Reveal the cards left in your hands. Those are all the things left unsaid. Look at them together one by one, and silently reflect on their meaning, on how you wish you had just a little more time together. Do not share your thoughts verbally.
They also check the Goodbye pile. Those are things they will eventually forget about each other in the coming years.
Look at them together one by one, and again silently reflect on how you will miss them. Do not share your thoughts verbally.
Eye contact is encouraged.
This is the end of the game.
A new understanding
Maybe this is very particular to the way my mind works, but in a way, the rigid structure of game mechanics often offers me the chance to codify a phenomenon, or digest an event or a feeling.
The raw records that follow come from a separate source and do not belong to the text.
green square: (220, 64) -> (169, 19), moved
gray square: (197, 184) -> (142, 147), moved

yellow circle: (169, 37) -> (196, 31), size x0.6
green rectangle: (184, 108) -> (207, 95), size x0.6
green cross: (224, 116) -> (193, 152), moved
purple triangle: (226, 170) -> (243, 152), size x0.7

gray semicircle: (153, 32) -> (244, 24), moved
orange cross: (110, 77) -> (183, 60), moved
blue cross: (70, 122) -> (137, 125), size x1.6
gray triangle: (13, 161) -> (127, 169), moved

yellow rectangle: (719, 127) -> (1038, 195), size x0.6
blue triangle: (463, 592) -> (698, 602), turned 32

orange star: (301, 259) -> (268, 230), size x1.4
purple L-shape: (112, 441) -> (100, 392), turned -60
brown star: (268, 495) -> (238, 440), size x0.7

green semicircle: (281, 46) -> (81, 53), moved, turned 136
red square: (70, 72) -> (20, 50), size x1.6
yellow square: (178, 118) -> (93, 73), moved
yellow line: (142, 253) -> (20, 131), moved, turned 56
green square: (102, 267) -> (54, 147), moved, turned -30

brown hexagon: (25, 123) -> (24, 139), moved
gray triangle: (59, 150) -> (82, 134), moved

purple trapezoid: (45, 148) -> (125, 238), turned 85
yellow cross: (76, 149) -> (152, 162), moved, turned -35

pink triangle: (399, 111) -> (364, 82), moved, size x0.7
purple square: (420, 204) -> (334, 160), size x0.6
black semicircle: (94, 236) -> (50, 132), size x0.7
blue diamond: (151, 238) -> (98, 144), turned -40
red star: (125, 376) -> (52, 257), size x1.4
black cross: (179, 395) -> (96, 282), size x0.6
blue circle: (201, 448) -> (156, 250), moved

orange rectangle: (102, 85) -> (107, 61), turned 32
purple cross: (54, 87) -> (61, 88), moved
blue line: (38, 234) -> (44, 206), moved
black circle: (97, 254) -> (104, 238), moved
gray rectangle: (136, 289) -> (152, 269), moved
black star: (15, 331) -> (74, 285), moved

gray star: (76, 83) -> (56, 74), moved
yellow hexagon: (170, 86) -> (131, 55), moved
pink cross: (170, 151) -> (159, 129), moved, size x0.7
By defining parameters and taking apart this experience into its tiny bits, I had the opportunity of having a new perspective on what was going on in my life. There will always be things left unsaid, regrets and pain. Sometimes I close my eyes and I fear that I won’t be able to remember my father’s face. But there are moments I burst into laughter, remembering some silly thing he said more than thirty years ago.
It’s just how life works. And it is how this game works. And that is how I made peace with my dad’s departure.
I realize it is not an experience that everyone seeks when creating or playing a game, but no game is, really. I just hoped it could offer some form of comfort and insight, as it did for me at the time.
When I finished the game and submitted it, I genuinely never expected it would end up winning the challenge. For a first RPG in their line of products, I bet they'd choose something more... I don't know, palatable? But the amazing folks at Button Shy saw something in this game.
And not only them.
The game was then crowdfunded, and 1,527 other people somehow related to those 18 humble, carefully crafted cards and the stories that could be told with them. And for that, I’m grateful.
This one is for you, dad. For the things we left unsaid.
I've never had, or expected to have, the description of a game move me to tears. But today was the day for that first.
I'm very sorry for your loss, and thank you for sharing. It's beautiful that you found healing through creating something that would also connect with others and maybe help them find the same. It's the pinnacle of what any creator can strive for - connection, mending, and a deeper understanding of a fundamental part of this existence we're all working through.
I was blown away by your story & greatly admire how you were able to channel such a hardship into such a feat of creativity. Thank you for sharing your story with us.